とりわけエネルギーのロシア依存度が高いドイツでは電気料金が跳ね上がっており、去年11月のエネルギー価格は前の月よりも22%も増え、消費者物価指数も前年同月比で5.2%の上昇です。

天然ガスの価格高騰は新型コロナの感染防止のための規制が緩和され経済活動が再開したことに加えて、石炭に変わるエネルギーとして天然ガスの需要が高まっていること、それに去年の天候不順により風力発電量が伸びなかったことなどが背景にあり、今年も大幅な値上がりが予想されます。

そこへウクライナをめぐる緊張が追い打ちを掛けています。

EUは天然ガスの4割をロシアから輸入しています。

輸送コストの低いパイプラインで各国に供給され、ドイツは5割以上をロシアに依存しています。

去年9月にはバルト海経由でロシアとドイツを直接結ぶ2つ目のパイプライン「ノルドストリーム2」が完成しました。

これにより、ロシアからのガス輸入量が倍増することが見込まれていますが、ロシアの影響力が強まることを警戒する米国の反対、及びウクライナ情勢の悪化に伴って稼働開始の目処は立っていません。

2月7日、ホワイトハウスで行われた米独首脳会談後の記者会見で、バイデン米大統領は「ロシアがウクライナに侵攻すればノルドストリーム2の計画はなくなるだろう」と述べ、ロシアへの制裁措置としてパイプラインが稼働できなくなる可能性を示唆しました。

これに対しショルツ独首相は「米国と一致した行動をとる…」と述べたもののパイプラインについては明言を避けました。

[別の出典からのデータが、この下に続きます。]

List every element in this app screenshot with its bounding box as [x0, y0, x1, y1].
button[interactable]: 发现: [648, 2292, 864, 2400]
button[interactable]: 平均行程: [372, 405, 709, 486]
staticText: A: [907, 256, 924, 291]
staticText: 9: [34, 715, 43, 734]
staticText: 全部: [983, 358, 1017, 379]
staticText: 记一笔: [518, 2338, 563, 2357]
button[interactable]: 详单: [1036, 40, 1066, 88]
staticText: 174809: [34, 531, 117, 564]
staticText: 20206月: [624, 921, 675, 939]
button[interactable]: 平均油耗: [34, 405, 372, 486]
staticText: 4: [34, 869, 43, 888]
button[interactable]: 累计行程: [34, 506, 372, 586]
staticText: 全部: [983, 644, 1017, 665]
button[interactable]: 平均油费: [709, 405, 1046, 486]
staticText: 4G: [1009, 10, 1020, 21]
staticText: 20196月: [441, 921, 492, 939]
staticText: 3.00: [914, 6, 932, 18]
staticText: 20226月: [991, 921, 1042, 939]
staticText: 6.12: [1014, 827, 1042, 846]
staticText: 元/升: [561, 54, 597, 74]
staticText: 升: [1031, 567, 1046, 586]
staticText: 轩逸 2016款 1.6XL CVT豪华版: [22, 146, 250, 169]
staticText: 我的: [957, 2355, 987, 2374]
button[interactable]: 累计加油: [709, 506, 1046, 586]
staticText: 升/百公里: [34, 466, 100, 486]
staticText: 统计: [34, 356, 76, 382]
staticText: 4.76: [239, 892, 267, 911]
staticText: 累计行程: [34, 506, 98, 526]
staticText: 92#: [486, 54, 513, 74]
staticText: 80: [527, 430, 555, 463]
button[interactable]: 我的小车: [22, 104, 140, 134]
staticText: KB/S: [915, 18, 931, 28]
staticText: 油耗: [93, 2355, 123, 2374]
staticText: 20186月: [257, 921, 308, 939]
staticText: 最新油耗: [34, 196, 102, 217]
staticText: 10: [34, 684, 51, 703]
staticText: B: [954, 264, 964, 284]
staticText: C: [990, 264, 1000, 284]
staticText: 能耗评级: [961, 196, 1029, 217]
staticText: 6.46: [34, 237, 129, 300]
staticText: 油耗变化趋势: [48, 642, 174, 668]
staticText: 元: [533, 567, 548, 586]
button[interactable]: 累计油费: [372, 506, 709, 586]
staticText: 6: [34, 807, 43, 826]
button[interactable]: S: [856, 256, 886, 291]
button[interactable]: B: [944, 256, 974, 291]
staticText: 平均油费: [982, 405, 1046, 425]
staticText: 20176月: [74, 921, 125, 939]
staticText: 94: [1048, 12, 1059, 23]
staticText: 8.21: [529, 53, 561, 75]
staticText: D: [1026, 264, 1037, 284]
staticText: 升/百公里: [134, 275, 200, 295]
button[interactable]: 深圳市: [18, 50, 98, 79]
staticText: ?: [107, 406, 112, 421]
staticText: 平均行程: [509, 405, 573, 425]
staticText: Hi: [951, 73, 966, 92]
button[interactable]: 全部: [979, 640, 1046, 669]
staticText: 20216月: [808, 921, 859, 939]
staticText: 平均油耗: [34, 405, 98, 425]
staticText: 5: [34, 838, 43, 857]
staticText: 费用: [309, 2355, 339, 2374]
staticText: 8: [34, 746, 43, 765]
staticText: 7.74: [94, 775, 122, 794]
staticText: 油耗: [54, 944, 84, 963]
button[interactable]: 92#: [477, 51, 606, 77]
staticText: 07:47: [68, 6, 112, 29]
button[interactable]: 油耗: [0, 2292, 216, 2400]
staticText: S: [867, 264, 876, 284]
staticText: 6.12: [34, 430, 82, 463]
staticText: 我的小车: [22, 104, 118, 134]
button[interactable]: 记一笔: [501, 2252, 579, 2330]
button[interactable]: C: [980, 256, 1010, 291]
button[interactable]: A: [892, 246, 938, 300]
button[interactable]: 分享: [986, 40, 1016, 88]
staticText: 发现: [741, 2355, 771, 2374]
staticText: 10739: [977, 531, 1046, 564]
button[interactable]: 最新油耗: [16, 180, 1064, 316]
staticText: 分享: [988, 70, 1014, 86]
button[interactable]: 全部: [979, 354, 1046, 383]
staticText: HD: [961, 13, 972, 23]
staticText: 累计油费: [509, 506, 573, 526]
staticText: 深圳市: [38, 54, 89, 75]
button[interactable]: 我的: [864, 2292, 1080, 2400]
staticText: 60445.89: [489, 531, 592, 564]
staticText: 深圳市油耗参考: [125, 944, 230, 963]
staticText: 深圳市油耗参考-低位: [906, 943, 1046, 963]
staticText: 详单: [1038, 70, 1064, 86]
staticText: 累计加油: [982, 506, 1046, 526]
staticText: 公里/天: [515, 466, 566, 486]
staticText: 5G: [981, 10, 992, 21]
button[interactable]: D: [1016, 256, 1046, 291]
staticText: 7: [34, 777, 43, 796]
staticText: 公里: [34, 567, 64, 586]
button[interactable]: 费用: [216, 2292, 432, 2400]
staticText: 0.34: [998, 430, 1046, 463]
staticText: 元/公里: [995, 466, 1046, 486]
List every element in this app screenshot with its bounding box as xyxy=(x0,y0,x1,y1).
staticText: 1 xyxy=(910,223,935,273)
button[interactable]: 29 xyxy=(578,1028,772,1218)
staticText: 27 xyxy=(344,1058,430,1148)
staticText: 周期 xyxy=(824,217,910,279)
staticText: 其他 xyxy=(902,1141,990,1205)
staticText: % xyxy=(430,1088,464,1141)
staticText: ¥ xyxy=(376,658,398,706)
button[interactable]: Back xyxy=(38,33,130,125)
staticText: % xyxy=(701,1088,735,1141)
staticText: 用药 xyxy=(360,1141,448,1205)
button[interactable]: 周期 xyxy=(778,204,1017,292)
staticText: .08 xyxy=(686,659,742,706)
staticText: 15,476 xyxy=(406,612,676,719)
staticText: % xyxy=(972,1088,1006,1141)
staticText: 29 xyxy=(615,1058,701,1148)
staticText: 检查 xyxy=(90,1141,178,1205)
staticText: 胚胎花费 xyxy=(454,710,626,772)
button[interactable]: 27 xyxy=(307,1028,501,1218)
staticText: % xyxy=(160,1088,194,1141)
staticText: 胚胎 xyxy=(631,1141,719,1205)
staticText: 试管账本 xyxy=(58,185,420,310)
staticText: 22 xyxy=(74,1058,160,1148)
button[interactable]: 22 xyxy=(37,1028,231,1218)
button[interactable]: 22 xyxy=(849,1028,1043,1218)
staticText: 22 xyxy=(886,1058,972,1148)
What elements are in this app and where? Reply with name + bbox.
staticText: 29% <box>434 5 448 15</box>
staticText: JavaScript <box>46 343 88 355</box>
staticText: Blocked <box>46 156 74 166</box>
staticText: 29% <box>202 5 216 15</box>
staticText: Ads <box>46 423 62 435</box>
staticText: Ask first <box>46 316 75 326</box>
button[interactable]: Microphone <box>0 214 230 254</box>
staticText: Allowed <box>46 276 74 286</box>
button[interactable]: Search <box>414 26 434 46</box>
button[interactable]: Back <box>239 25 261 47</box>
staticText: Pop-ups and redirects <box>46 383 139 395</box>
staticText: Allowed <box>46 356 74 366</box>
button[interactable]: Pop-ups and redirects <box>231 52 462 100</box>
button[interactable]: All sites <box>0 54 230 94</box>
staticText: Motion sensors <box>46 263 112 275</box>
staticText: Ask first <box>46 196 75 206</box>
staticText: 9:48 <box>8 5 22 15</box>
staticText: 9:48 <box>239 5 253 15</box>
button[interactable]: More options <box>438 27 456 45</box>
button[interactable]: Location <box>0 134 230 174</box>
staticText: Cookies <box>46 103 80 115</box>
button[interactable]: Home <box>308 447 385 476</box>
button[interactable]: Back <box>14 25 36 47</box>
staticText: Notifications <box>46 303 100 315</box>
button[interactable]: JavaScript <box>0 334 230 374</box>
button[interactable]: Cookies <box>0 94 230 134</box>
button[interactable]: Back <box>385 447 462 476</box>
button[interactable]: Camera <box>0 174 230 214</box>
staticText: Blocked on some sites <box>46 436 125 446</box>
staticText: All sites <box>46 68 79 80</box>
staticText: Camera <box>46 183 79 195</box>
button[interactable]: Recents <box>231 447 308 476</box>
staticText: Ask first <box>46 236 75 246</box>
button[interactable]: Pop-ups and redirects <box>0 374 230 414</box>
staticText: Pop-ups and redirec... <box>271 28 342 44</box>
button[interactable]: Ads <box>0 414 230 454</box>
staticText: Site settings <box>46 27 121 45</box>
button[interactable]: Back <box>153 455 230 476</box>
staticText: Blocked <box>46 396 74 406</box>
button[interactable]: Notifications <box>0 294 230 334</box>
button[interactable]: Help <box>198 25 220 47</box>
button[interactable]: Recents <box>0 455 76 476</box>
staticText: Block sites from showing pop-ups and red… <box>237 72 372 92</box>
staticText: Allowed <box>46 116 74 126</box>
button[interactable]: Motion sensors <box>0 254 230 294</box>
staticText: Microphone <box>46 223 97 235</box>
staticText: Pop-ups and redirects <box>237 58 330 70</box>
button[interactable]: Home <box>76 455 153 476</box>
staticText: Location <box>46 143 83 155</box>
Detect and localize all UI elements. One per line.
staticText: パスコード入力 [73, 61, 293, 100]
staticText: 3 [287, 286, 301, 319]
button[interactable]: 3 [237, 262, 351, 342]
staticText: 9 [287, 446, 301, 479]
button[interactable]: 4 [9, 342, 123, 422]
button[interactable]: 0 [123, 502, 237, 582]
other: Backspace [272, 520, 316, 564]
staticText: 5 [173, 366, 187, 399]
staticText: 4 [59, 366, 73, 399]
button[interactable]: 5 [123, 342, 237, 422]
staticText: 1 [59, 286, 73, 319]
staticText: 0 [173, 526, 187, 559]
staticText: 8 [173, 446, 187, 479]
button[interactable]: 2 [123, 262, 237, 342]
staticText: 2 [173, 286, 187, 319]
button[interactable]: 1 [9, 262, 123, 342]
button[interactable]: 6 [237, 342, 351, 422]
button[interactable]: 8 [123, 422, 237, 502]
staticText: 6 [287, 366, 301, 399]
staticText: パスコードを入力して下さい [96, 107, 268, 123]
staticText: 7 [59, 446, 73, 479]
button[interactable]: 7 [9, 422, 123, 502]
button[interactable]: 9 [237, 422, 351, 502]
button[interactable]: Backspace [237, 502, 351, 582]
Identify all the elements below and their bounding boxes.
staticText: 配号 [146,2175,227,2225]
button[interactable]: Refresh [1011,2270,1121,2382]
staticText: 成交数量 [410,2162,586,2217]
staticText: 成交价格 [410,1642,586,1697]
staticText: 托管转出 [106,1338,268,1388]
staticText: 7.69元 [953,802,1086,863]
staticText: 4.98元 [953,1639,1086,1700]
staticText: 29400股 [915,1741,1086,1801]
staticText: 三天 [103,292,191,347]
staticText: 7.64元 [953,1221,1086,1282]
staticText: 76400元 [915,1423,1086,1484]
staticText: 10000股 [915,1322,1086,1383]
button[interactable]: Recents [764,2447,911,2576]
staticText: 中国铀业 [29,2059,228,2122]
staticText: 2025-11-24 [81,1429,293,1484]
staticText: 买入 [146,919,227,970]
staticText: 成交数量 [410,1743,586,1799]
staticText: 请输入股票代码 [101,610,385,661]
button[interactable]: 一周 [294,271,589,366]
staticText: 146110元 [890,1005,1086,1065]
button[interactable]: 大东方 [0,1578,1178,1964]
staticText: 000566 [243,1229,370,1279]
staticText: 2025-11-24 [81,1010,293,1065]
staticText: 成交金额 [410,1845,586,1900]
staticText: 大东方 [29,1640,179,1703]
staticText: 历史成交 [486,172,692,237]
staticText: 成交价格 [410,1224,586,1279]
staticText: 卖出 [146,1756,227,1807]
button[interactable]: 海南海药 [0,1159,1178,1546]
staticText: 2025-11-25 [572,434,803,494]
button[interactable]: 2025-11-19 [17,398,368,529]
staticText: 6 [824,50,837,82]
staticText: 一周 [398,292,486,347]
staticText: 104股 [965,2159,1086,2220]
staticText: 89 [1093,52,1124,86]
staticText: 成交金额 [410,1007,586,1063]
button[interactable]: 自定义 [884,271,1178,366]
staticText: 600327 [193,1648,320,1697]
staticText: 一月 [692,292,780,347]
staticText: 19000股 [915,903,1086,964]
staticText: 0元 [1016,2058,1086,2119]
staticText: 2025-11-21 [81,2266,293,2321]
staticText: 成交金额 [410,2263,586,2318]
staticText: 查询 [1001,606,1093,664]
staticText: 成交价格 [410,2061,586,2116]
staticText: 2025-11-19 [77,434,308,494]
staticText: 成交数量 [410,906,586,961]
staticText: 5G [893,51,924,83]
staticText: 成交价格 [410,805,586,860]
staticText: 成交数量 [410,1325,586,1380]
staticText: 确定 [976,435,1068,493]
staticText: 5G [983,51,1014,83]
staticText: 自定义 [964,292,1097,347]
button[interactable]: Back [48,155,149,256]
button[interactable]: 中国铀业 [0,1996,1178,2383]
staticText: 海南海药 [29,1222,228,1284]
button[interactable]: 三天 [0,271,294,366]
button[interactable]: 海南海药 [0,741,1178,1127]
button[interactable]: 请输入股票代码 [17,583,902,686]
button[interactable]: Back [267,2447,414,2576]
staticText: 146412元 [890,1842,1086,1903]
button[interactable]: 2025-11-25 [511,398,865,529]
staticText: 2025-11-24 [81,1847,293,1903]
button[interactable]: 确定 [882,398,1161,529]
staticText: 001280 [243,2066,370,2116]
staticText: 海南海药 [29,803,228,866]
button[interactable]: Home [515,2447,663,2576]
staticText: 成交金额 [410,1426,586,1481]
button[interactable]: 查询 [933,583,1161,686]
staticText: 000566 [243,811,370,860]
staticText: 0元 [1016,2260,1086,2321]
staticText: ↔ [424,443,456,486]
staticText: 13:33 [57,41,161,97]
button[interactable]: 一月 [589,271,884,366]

ロシアとウクライナの緊張が高まれば、その2ヶ国以外で最も影響を受けるのはドイツです。

脱原発…、そして2045年までの脱炭素社会…の実現を目指すドイツにとって、過渡期のエネルギーとして天然ガスは欠かせず、冷戦時代から続くロシアからのガス輸入を簡単に止めることはできないのでしょう。

ドイツは去年の大晦日、国内の3基の原子炉が運転を停止しました。

残る3基も今年中に停止し、原子力発電に終止符を打とうとしています。

ドイツが脱原発に踏み切ったのは、今から20年前のことです。

当時のシュレーダー政権のもとで原子力法が改正され、原発の新規建設を禁止するとともに既存の19の原発を全て段階的に廃止することを決めました。

しかしながら現実の厳しさを知ってか、2005年になってメルケル政権が稼働延長を決めたものの、2011年の東日本大震災による福島第一原発の事故を目の当たりしたことで方針は再び変更され「2022年までに原発全廃」を決めたわけです。

当時、メルケル首相は「日本ほど高い技術を持っている国でも事故を防げなかったのだから、ドイツだって責任を持てない」みたいなことを言っていましたが、「高い技術でも防げなかった…」のではなく、津波が来るという想定が予めあったにもかかわらず、費用をケチった東電と国がその対策を怠っていただけです。

ドイツは「脱原発により再生可能エネルギーの比率を増やした」と豪語していますが、その分、ロシアへの天然ガス依存度は高まっていますし、発電量の7割を原発に依存するフランスから電気を購入している始末です。

むろん、天候不順に影響を受ける再生可能エネルギーは、いざというときにあてにならない。

今回のウクライナ危機に伴い、日本に天然ガスの融通を求めているのは何よりもの証左です。

エネルギー不足と価格の高騰は世界経済にも混乱を招きかねないだけに、とりわけヨーロッパにおいてはロシア産に変わるエネルギーの確保が急務です。

2月7日、米国とEUはエネルギーに関する協議を行い、ウクライナ危機に対処するためにEUの天然ガスの調達先を多様化させ、ロシア依存からの脱却を目指すことで一致しました。

日本政府が液化天然ガスの一部をヨーロッパに融通することを決めたのもその一環です。

はて、ご多分に漏れず「脱炭素社会」を叫びつつも原発を止めている我が国に、他人様に融通するほどの余裕があるのでしょうか。